1. ## What IS sin?

So Sin is the y-axis on the unit circle. Why? It can't be the length of the opposite side since it can be negative values.

Sin is also defined as a function. Why? To me it seems that sin is a fixed number depending on the placement of the y-coordinate on the unit circle. So what is it that sin does to a number for it to be defined as a function? How does sin convert 30 into 0.5?

Thanks!

2. ## Re: What IS sin?

Consider the unit circle. Start at the point (1,0). Move up along the circle an arc length of X - then sin(X) will be your y-coordinate and cos(X) will be your x-coordinate. For example, the diameter of this circle is 2, so the circumference is 2*Pi: this is why the period if 2*Pi. This is only true in radians though, which is why they are the natural way to define the functions.

3. ## Re: What IS sin?

Originally Posted by SworD
Consider the unit circle. Start at the point (1,0). Move up along the circle an arc length of X - then sin(X) will be your y-coordinate and cos(X) will be your x-coordinate. For example, the diameter of this circle is 2, so the circumference is 2*Pi: this is why the period if 2*Pi. This is only true in radians though, which is why they are the natural way to define the functions.
I know. I am asking why that is? Thank you though.

4. ## Re: What IS sin?

Because that is the definition! If you want to understand the sin function, don't start from the triangle definition, its harder to work with. Use what I said, and then notice that in the 1st quadrant (we can assume without loss of generality that the angle will be in this quadrant, because no angle in a right triangle is greater than 90 degrees), it does seem to be equivalent, because the hypotenuse is 1, so "opposite/hypotenuse" is just the y-coordinate divided by 1. But in order to generalize it to hypotenuses other than 1, it follows that you need to divide the y-coordinate by the radius so keep the proportion the same. Someone can probably explain this better.

But its a function because it takes a number and gives another.
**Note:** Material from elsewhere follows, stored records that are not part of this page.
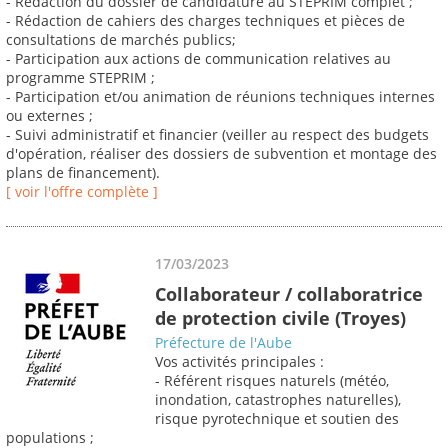
- Rédaction du dossier de candidature au STEPRIM complet ;
- Rédaction de cahiers des charges techniques et pièces de
consultations de marchés publics;
- Participation aux actions de communication relatives au
programme STEPRIM ;
- Participation et/ou animation de réunions techniques internes
ou externes ;
- Suivi administratif et financier (veiller au respect des budgets
d'opération, réaliser des dossiers de subvention et montage des
plans de financement).
[ voir l'offre complète ]
17/03/2023
Collaborateur / collaboratrice
de protection civile (Troyes)
Préfecture de l'Aube
Vos activités principales :
- Référent risques naturels (météo,
inondation, catastrophes naturelles),
risque pyrotechnique et soutien des
populations ;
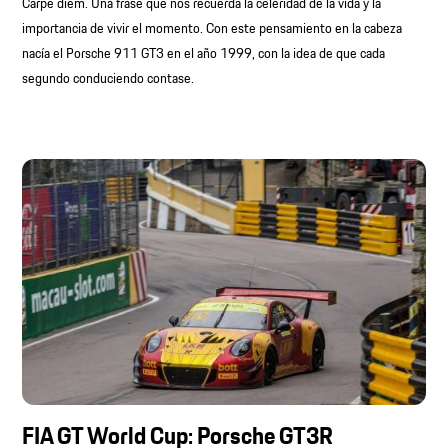
Carpe diem. Una frase que nos recuerda la celeridad de la vida y la
importancia de vivir el momento. Con este pensamiento en la cabeza
nacía el Porsche 911 GT3 en el año 1999, con la idea de que cada
segundo conduciendo contase.
FIA GT World Cup: Porsche GT3R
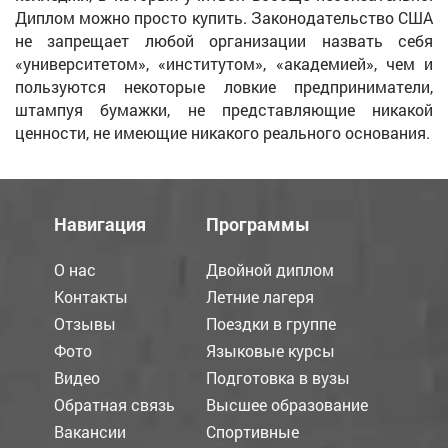
Диплом можно просто купить. Законодательство США
не запрещает любой организации назвать себя
«университетом», «институтом», «академией», чем и
пользуются некоторые ловкие предприниматели,
штампуя бумажки, не представляющие никакой
ценности, не имеющие никакого реального основания.
Навигация
Программы
О нас
Двойной диплом
Контакты
Летние лагеря
Отзывы
Поездки в группе
Фото
Языковые курсы
Видео
Подготовка в вузы
Обратная связь
Высшее образование
Вакансии
Спортивные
Suppose you wanted to find sin(5). You would walk 5 units around the arc of the circle, and then your y-coordinate is the value of the function.

Think of it like this: the triangle SOHCAHTOA thing is just one particular use, out of many, of the trigonometric functions.

5. ## Re: What IS sin?

In formula form the definition of sine is

$\displaystyle sin(x)= \frac{e^{ix}-e^{-ix}}{2i}$

6. ## Re: What IS sin?

"Sin" is breaking one of the commandments!

"Sine", on the other hand, is a trig function. Whatever definition of "sine" you use you can quickly get "$\displaystyle sin^2(x)+ cos^2(x)= 1$". That, in particular, means that the graph of the relation given by the parametric equations, $\displaystyle x= cos(t)$, $\displaystyle y= sin(t)$ is the unit circle $\displaystyle x^2+ y^2= 1$. If you interpret "t" to be the distance around the circumference of the unit circle to a given point, starting from (1, 0), and so the angle a line through the origin and that point makes with the x-axis, measured in radians, then, simply because "y= sin(t)" "sine is the y-axis". That is based on a number of conventions. If we were to take parametric equations $\displaystyle x= sin(t)$, $\displaystyle y= cos(t)$ we would have "sine" as the x-coordinate, not the y. And if we started measuring the angle somewhere other than with the x-axis we would get quite a different result.

7. ## Re: What IS sin?

Geometric definition of sin of a:

Angle a: Arc length divided by radius
Sin(a): y coordinate of point on unit circle at angle a.

Mathematics definition: Sum of an infinite series. Also from infinite series definition of e^(ia) via post #5.

8. ## Re: What IS sin?

Thanks guys. This has given me some insight into Sine (and taught me how to spell it). I will now do some more homework to fully understand it!